Em São Paulo, o programa Cuca Legal também tem investido em trazer esses conhecimentos para a realidade de educadores. Coordenado pela neuropsicóloga Adriana Fóz, o projeto é composto por uma equipe interdisciplinar da Unifesp (Universidade Federal de São Paulo), que promove cursos, estratégias e programas educacionais que desenvolvem atividades sobre o funcionamento do cérebro e o desenvolvimento socioemocional dos alunos.
Para a neuropsicóloga, a neurociência pode ser uma grande aliada para o trabalho do professor, principalmente quando ele tem contato com esse conhecimento desde o período da sua formação. “O professor ter o conhecimento e o aval dessa ciência vai nortear bastante o trabalho dele. Vai ser interessante porque vai poder corroborar com aquilo que ele já sabe por intuição ou experiência”, afirma Foz. Durante as formações de educação emocional, por exemplo, os educadores são estimulados a perceber importância que as emoções exercem sobre o processo educacional, principalmente a emoção transmitida pelo próprio educador. “Quando eles nos perguntam de onde vem a emoção, começamos a introduzir as questões da neurociência.”

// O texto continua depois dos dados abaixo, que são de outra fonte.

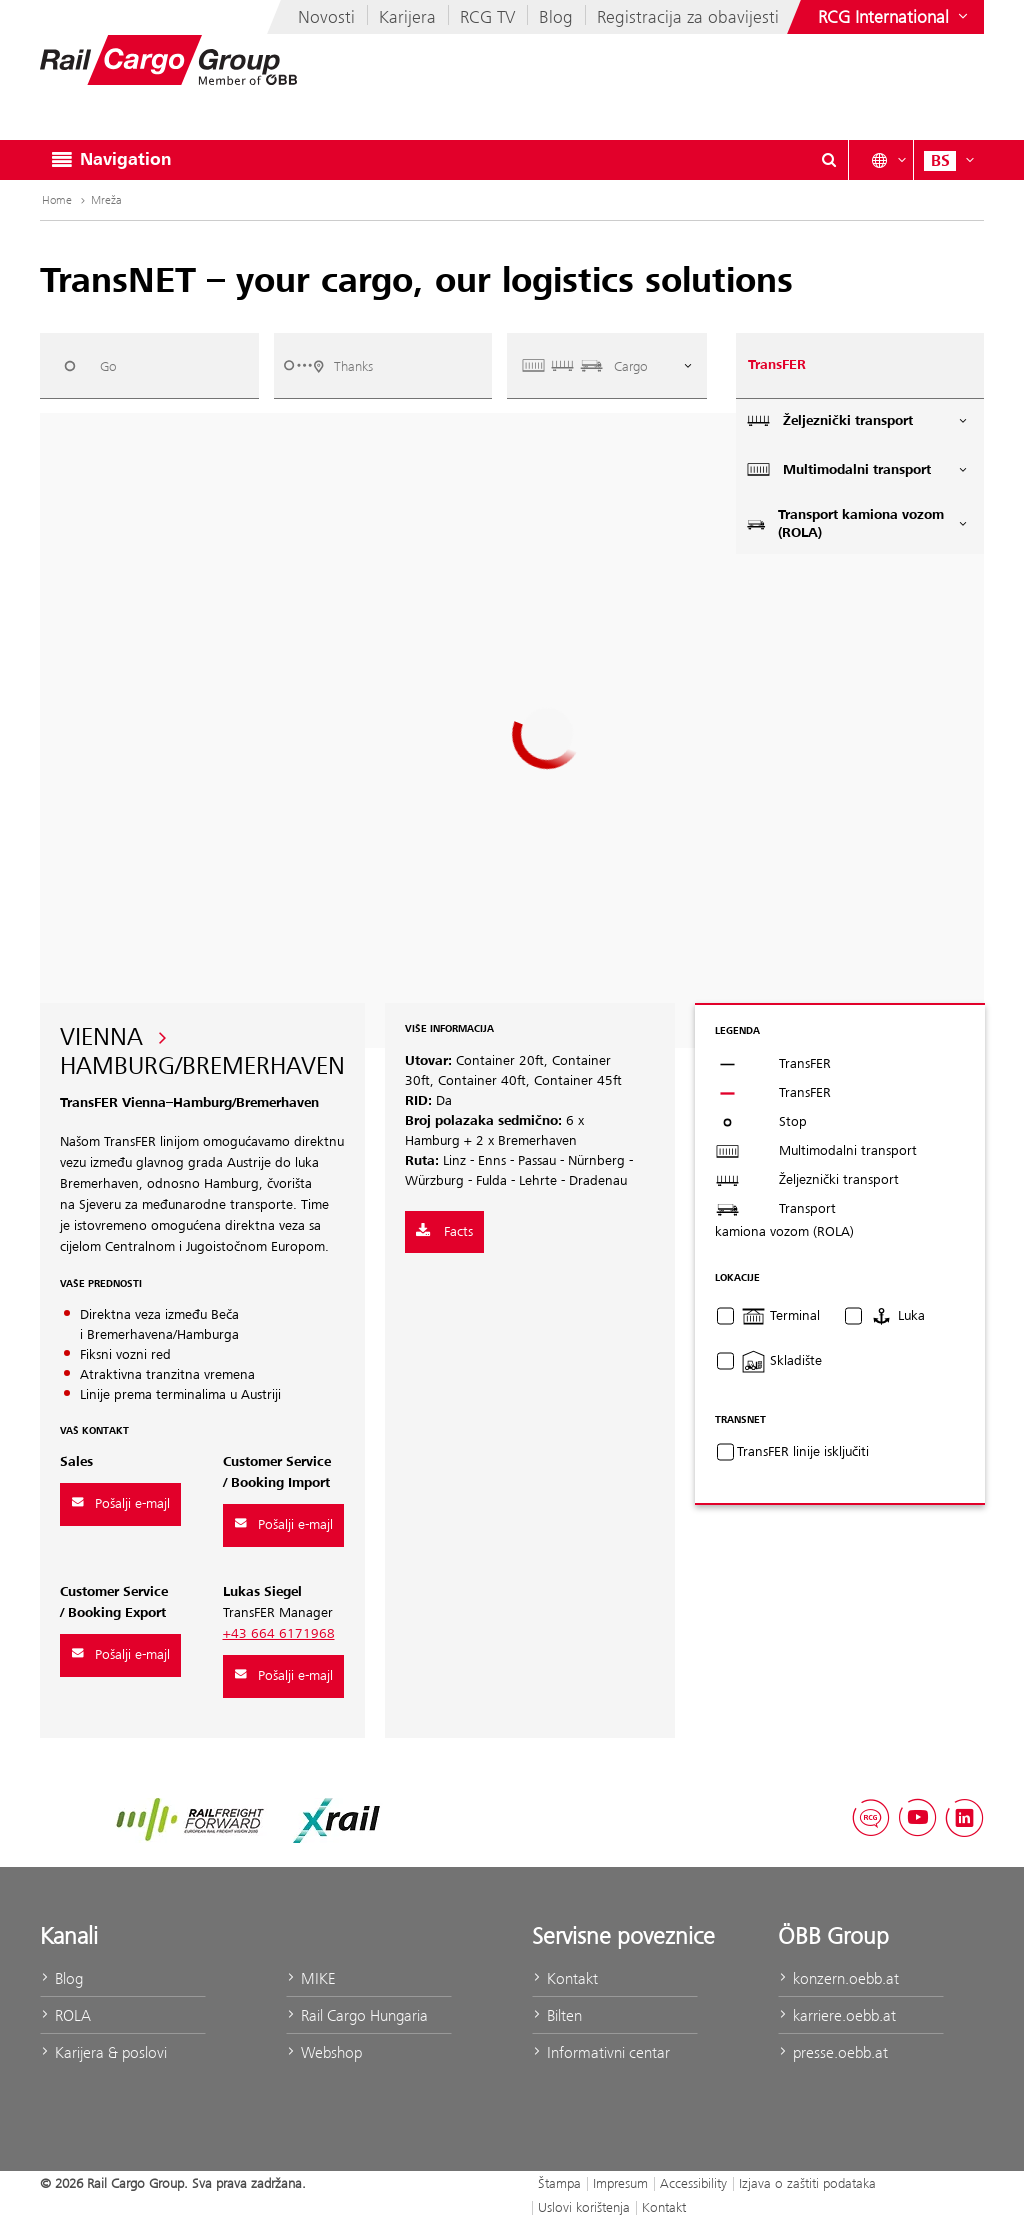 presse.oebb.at (833, 2052)
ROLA (65, 2015)
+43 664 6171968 (279, 1634)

Da universidade para a escola
Na UFOP (Universidade Federal de Ouro Preto), em Minas Gerais, uma experiência que envolve conhecimentos de neurociência tem aproximado alunos da graduação de escolas de educação básica da região. A partir de estudos sobre o funcionamento do cérebro e o processo de aprendizagem, universitários visitam escolas vizinhas para fazer o acompanhamento de crianças com deficiência.

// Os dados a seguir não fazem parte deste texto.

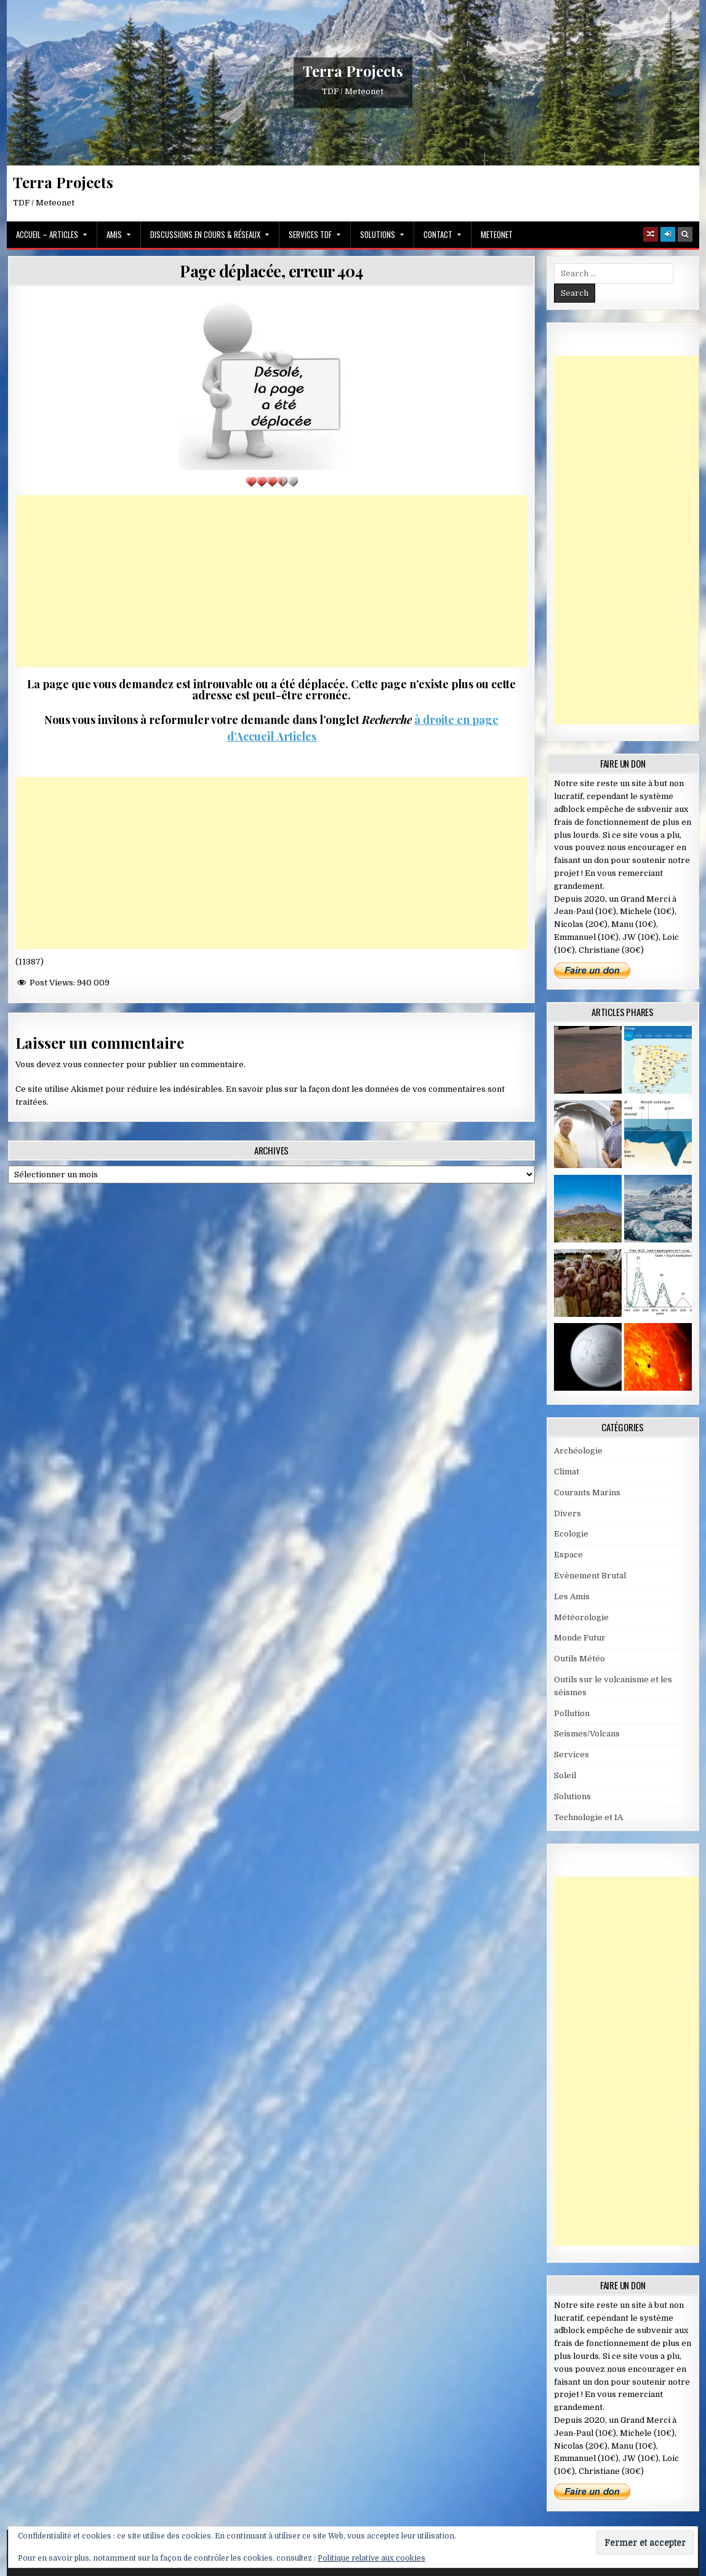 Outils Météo (579, 1658)
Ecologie (571, 1533)
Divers (567, 1513)
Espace (568, 1554)
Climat (566, 1471)
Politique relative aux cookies (371, 2558)
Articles (295, 736)
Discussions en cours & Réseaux (205, 234)
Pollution (572, 1713)
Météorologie (581, 1617)
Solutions (377, 234)
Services (571, 1754)
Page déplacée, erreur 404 (271, 271)
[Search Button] (685, 234)
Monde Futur (580, 1637)
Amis (114, 234)
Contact (437, 234)
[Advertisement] (271, 581)
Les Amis (572, 1596)
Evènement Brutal (590, 1575)
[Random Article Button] (650, 234)
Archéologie (578, 1450)
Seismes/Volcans (587, 1733)
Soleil (565, 1775)
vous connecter (93, 1064)
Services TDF (310, 234)
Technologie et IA (588, 1817)
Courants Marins (587, 1492)
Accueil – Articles (47, 234)
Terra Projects (353, 71)
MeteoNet (497, 234)
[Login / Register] (667, 234) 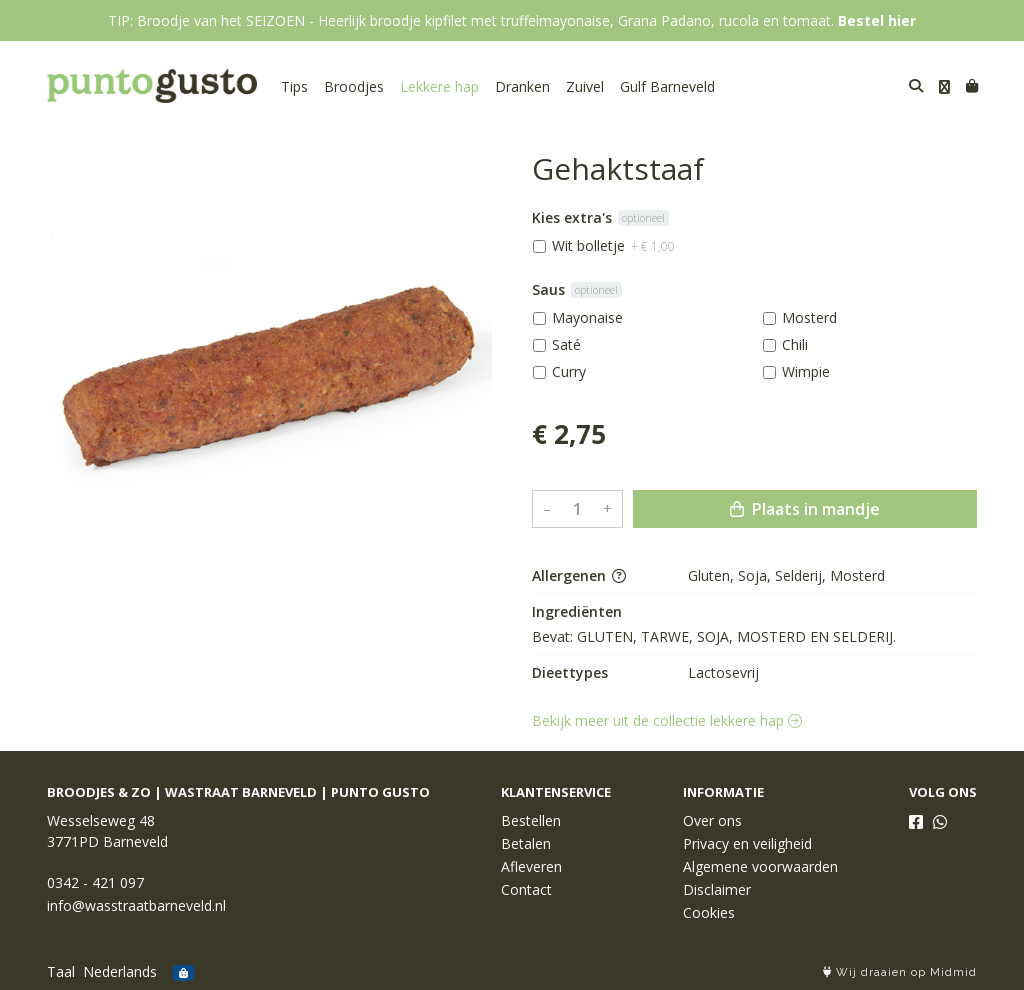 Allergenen (579, 575)
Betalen (526, 843)
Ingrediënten (577, 611)
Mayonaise (587, 317)
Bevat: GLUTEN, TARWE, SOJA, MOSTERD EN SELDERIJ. (714, 636)
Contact (526, 889)
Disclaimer (717, 889)
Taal (61, 971)
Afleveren (531, 866)
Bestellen (531, 820)
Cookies (709, 912)
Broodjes (354, 86)
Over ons (712, 820)
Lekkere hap (439, 86)
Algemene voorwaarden (760, 866)
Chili (795, 344)
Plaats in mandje (805, 509)
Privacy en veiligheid (747, 843)
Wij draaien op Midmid (900, 972)
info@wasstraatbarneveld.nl (136, 905)
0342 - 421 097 (95, 882)
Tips (294, 86)
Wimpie (806, 371)
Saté (566, 344)
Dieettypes (570, 672)
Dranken (522, 86)
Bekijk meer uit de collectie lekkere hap (667, 720)
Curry (569, 371)
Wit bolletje (613, 245)
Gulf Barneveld (667, 86)
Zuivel (585, 86)
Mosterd (809, 317)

Após fazerem observações sobre o desenvolvimento e a participação dos estudantes, eles levam as anotações para discutir na universidade. Com base em pesquisas, conhecimentos da neurociência e estudos sobre os casos, os futuros educadores propõem intervenções que o professor da educação básica poderia colocar em prática para auxiliar o seu aluno, como perceber quais são as maiores dificuldades da criança e valorizar atividades que estimulam os seus principais potenciais.

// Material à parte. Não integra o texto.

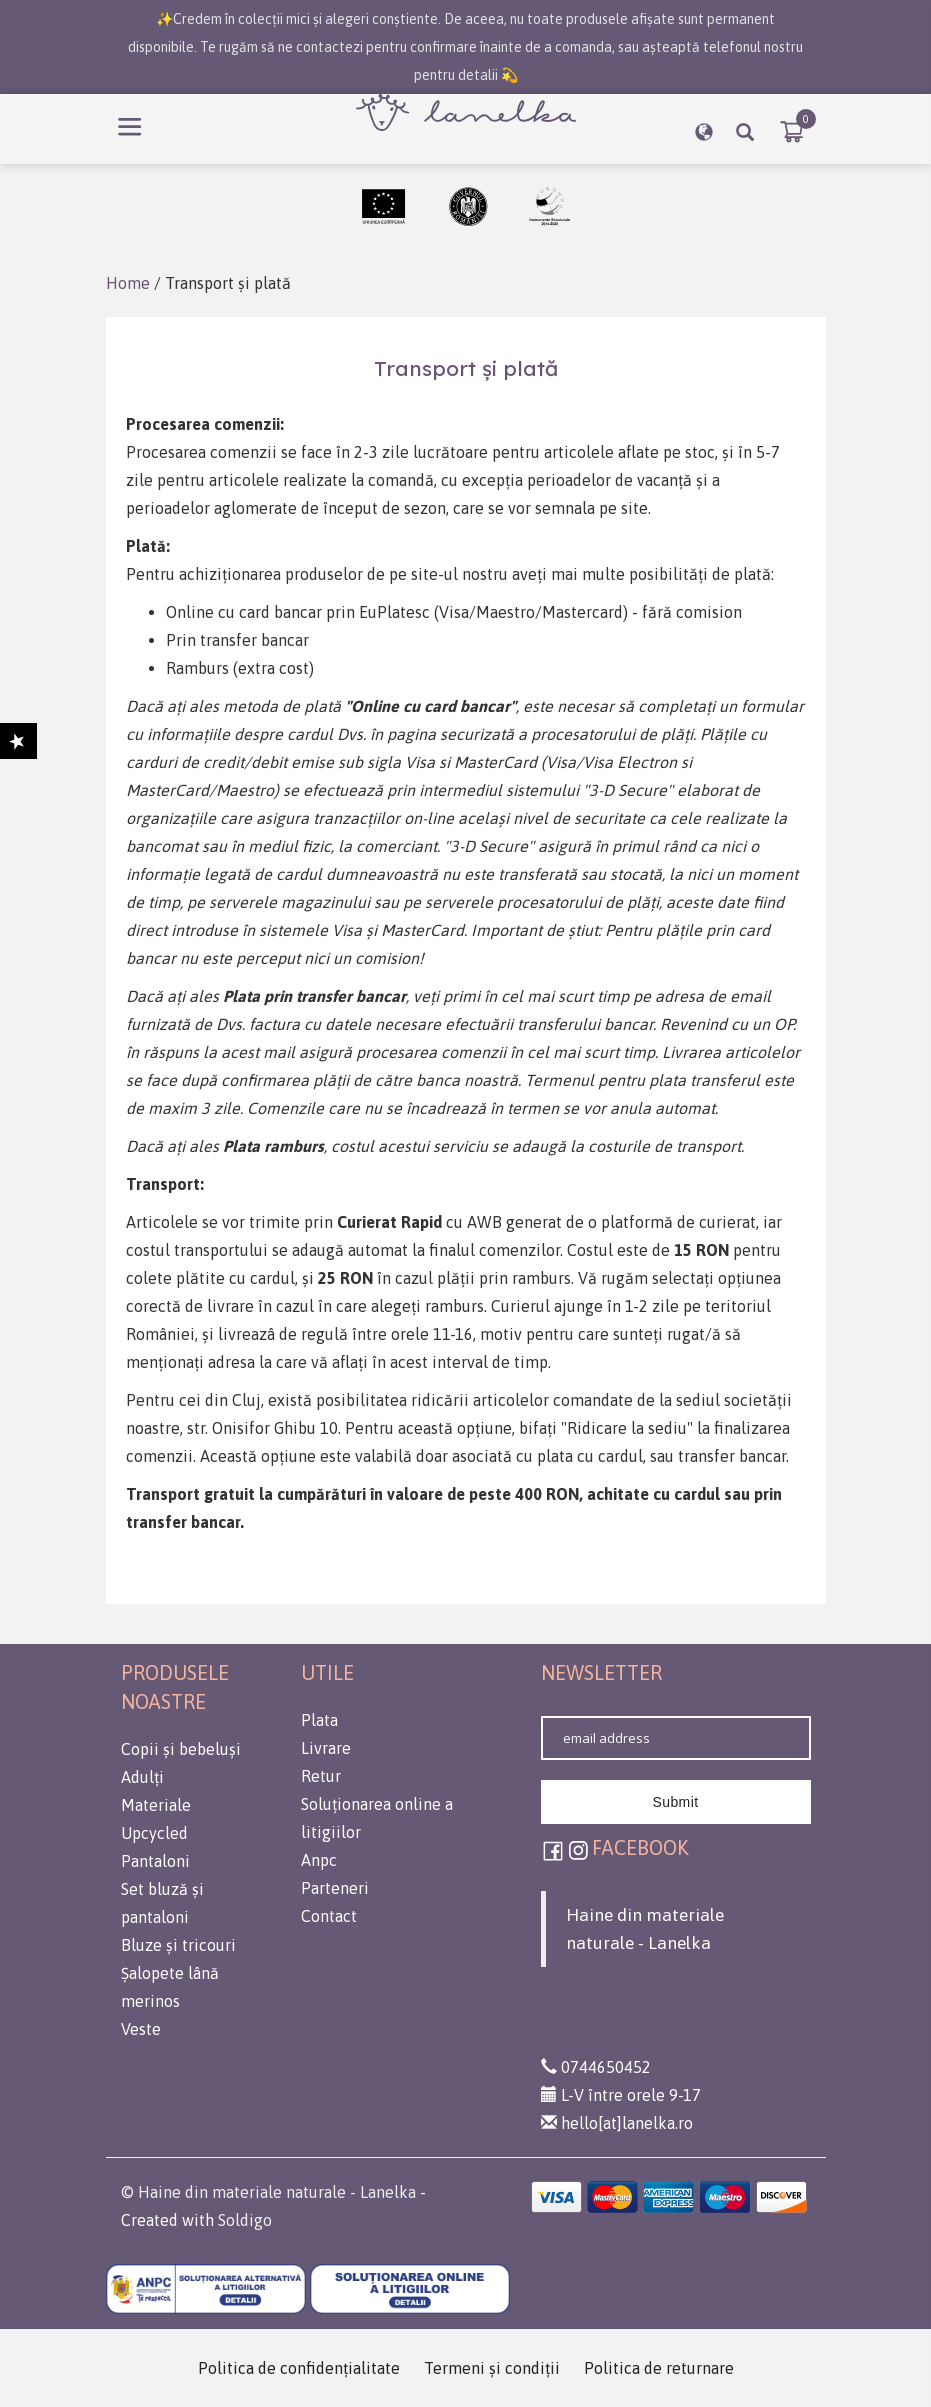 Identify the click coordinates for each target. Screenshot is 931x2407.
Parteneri (335, 1888)
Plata (319, 1720)
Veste (141, 2029)
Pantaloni (155, 1861)
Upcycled (154, 1833)
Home (128, 283)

"Os conhecimentos da neurociência têm se mostrado muito importantes para o campo da educação. Eles não resolvem o problema, assim como qualquer outro conhecimento, mas ajudam a pensar educação de outra maneira"
“Os conhecimentos da neurociência têm se mostrado muito importantes para o campo da educação. Eles não resolvem o problema, assim como qualquer outro conhecimento, mas ajudam a pensar educação de outra maneira. A neurociência traz a possiblidade de entender como o cérebro reage na interação com o ambiente. Para nós, que trabalhamos com aprendizagem, isso faz toda a diferença”, conta o professor Marco Antonio Melo Franco, idealizador e coordenador do projeto.
O projeto, que hoje está inserido na modalidade de extensão, começou a ser desenvolvido em 2012. Segundo Franco, a experiência já tem apresentado bons resultados, que incluem maior aproximação dos universitários com a realidade da sala de aula e mudanças de postura dos professores da educação básica. “No momento em que eles entendem como a criança está pensando e quais são os processos que ela desenvolve enquanto se relaciona com os conhecimentos escolares, ele pode reelaborar metodologias para lidar melhor com esses alunos”, exemplifica.
De acordo com o professor, a UFOP tem passado por período de reforma no seu currículo de pedagogia. A proposta é que a nova matriz trate da aprendizagem como um elemento central. Além disso, também existe a possibilidade de incorporar uma disciplina eletiva de neurociência e educação. “Estão surgindo novas possiblidades de atuação pedagógica que levam em conta o funcionamento do cérebro, mas eu acho que nós ainda temos um longo caminho para percorrer no diálogo entre a neurociência e educação.”